Королева всегда отчаянно противилась любым переменам при дворе и почти всегда добивалась успеха. Когда в ноябре 1863 г. леди Огаста решила выйти замуж в возрасте сорока одного года, а в качестве будущего супруга выбрала 48-летнего настоятеля Артура. Стэнли, королева не смогла скрыть своего неудовольствия и резко отчитала придворную даму. «Леди Огаста совершенно неожиданно решила выйти замуж (!!!), — жаловалась она королю Леопольду. — А мне казалось, что она никогда не покинет меня! [44] После смерти мужа это для меня самый жестокий и немилосердный удар! Конечно, она останется со мной и будет при дворе, но это уже совсем другое дело, так как отныне все свои силы она будет отдавать другому человеку» [45] .
44
Браки женщин старше среднего возраста всегда вызывали со стороны королевы самое суровое осуждение. Когда известная своей филантропической деятельностью Анджела Бердетт-Куттс, с которой королева с давних пор поддерживала весьма дружеские отношения, вышла замуж за молодого американца Уильяма Эшмида Бартлетта, который был на сорок лет моложе своей жены, королева пришла в состояние благородного негодования. «Эта глупая старая женщина, — сердито ворчала она, — годится ему в бабушки. Обвешалась бриллиантами и думает, что этого достаточно» (RA, Queen Victoria's Journal, 3 May 1881). В своей отчаянной попытке предотвратить этот, по ее словам, «безумный брак» она написала кузену невесты лорду Харроуби, что «леди Бердетт-Куттс отдает себе отчет в своих действиях и понимает возможные последствия этого поступка... Будет очень грустно, если леди Бердетт-Куттс пожертвует своей доброй репутацией и своим положением ради этого безумного брака» (RA, A 15/544, 18 July 1880).

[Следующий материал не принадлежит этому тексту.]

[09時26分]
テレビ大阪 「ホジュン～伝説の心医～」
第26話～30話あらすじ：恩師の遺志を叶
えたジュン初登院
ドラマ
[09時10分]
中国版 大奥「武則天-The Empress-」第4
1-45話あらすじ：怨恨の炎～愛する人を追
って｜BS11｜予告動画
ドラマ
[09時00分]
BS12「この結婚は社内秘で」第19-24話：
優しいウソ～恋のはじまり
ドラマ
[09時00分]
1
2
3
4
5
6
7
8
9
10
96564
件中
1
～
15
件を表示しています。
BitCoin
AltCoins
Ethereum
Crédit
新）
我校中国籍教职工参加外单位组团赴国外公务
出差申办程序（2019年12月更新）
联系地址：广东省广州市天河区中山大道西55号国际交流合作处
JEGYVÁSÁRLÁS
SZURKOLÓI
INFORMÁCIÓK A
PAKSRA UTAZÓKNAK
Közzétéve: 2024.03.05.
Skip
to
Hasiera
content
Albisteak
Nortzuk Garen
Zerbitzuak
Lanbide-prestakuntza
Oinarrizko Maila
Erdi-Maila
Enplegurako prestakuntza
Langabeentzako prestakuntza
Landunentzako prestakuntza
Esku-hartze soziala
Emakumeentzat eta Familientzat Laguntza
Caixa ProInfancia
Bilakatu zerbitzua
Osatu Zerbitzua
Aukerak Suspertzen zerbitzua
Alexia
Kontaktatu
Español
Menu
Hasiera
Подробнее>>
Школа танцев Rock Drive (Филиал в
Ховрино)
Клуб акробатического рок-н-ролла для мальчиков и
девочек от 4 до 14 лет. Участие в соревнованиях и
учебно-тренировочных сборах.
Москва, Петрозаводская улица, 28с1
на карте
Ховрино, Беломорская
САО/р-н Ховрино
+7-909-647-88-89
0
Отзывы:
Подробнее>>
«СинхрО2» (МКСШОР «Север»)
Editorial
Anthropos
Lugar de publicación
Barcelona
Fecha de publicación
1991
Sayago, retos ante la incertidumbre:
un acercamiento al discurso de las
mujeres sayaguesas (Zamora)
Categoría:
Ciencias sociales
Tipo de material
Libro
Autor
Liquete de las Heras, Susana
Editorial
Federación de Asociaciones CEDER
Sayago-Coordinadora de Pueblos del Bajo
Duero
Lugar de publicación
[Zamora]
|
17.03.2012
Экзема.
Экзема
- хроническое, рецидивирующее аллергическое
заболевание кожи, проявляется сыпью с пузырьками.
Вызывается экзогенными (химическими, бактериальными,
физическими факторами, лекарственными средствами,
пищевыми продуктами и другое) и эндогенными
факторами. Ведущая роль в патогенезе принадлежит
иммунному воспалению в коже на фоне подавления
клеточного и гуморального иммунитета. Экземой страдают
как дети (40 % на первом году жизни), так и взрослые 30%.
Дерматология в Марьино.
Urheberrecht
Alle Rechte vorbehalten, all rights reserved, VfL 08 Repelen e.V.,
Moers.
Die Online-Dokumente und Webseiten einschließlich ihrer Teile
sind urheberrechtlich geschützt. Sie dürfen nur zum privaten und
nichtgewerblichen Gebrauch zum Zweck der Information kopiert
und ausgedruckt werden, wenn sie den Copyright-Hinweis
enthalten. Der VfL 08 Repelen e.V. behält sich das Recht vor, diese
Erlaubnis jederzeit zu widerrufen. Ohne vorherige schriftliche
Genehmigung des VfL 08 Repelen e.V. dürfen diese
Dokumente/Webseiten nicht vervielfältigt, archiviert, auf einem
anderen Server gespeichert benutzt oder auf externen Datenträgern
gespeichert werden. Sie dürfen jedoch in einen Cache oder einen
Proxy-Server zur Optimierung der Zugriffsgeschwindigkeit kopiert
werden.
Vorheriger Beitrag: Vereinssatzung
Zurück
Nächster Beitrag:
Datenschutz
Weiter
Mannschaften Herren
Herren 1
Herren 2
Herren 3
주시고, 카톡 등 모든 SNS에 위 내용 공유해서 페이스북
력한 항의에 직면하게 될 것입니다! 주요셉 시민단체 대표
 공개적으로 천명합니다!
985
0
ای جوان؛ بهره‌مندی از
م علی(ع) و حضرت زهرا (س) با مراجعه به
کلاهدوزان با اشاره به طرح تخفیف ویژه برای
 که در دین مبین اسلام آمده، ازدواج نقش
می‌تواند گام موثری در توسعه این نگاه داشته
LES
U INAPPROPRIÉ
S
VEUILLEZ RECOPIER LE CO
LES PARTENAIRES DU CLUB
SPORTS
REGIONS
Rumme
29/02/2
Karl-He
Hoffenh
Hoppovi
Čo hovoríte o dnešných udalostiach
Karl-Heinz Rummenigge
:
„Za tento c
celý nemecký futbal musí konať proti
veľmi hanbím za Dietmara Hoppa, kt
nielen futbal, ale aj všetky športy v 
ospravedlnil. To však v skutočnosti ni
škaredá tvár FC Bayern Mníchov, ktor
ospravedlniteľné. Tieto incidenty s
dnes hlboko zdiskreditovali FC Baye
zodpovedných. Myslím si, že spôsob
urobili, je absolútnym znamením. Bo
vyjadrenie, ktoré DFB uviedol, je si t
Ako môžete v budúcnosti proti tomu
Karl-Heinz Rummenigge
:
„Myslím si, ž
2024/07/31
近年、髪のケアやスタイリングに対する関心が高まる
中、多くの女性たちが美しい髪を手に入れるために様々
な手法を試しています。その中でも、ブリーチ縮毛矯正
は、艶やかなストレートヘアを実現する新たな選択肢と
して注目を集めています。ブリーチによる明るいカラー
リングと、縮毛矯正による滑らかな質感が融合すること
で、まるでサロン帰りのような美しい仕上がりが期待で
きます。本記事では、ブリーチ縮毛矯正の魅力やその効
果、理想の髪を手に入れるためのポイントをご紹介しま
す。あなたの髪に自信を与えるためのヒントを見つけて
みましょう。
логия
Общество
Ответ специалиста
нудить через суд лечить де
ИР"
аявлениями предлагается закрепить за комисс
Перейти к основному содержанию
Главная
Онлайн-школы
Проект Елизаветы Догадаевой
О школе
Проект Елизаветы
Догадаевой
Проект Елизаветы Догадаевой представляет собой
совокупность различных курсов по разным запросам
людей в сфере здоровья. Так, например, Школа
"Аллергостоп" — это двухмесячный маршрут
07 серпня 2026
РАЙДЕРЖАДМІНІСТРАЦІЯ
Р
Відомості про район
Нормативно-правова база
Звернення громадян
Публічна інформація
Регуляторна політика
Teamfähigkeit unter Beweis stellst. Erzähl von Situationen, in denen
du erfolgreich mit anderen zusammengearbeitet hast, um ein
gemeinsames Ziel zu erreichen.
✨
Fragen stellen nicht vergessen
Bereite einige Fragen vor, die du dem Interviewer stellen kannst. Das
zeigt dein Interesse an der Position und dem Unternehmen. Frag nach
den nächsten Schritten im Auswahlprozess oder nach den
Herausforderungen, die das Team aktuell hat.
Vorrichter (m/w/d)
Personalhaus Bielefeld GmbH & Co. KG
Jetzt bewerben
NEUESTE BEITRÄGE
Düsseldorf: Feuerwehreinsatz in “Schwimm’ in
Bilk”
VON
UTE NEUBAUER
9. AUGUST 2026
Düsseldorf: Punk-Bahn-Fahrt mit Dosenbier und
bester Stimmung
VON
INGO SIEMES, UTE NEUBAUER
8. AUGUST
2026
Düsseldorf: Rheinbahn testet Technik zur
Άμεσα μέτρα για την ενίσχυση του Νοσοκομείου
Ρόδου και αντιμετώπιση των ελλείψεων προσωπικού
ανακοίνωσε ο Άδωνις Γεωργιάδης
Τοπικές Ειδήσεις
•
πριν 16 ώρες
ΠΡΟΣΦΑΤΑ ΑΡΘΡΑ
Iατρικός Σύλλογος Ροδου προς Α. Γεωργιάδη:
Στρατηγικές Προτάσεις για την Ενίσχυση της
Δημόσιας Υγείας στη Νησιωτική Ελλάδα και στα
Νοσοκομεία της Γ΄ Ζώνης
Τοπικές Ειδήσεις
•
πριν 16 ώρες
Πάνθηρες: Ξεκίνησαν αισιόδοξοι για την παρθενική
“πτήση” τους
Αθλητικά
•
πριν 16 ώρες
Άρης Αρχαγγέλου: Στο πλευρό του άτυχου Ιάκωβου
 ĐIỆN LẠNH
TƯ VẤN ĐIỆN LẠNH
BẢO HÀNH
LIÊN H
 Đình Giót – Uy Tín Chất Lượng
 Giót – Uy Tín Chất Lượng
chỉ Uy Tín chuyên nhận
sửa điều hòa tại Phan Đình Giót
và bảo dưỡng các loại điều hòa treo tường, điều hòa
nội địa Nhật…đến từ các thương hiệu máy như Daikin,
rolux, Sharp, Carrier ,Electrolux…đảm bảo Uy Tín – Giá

Лорд Харроуби отослал это письмо кузине со своей запиской: «Ты, возможно, полагаешь, что я был в шоке от содержания этого письма. Какой ответ я могу ей дать?» Баронесса посоветовала двоюродному брату написать королеве, что он не имеет никакой надежной информации относительно интересующего предмета и не намерен вмешиваться в ее личные дела (Harrowby MSS. Quoted in Edna Healey, Lady Unknown: The Life of Angela Burdett-Coutts, 1978, 198).
45
Принцесса Беатриса, которой в то время было всего лишь шесть лет, тоже была немало удивлена этим странным браком и продиктовала письмо, адресованное как невесте, так и жениху. «Я надеюсь, — писала она, — что с вами все в полном порядке, дорогая Гуска (Огаста). Меня очень удивило, что вы решили выйти замуж... Полагаю, вы наденете на свадьбу длинное белое платье или вы собираетесь вырядиться в короткое белое платье? Думаю, вы будете выглядеть чрезвычайно забавно в качестве настоятельницы».
«Надеюсь, у вас все прекрасно, настоятель, — продолжала она в другом письме. — Очень интересно, что вы собираетесь стать деканом Вестминстерского аббатства... И еще более странно, что вы все-таки решили жениться. Прощайте» (Letters of Lady Augusta Stanley, 316-317).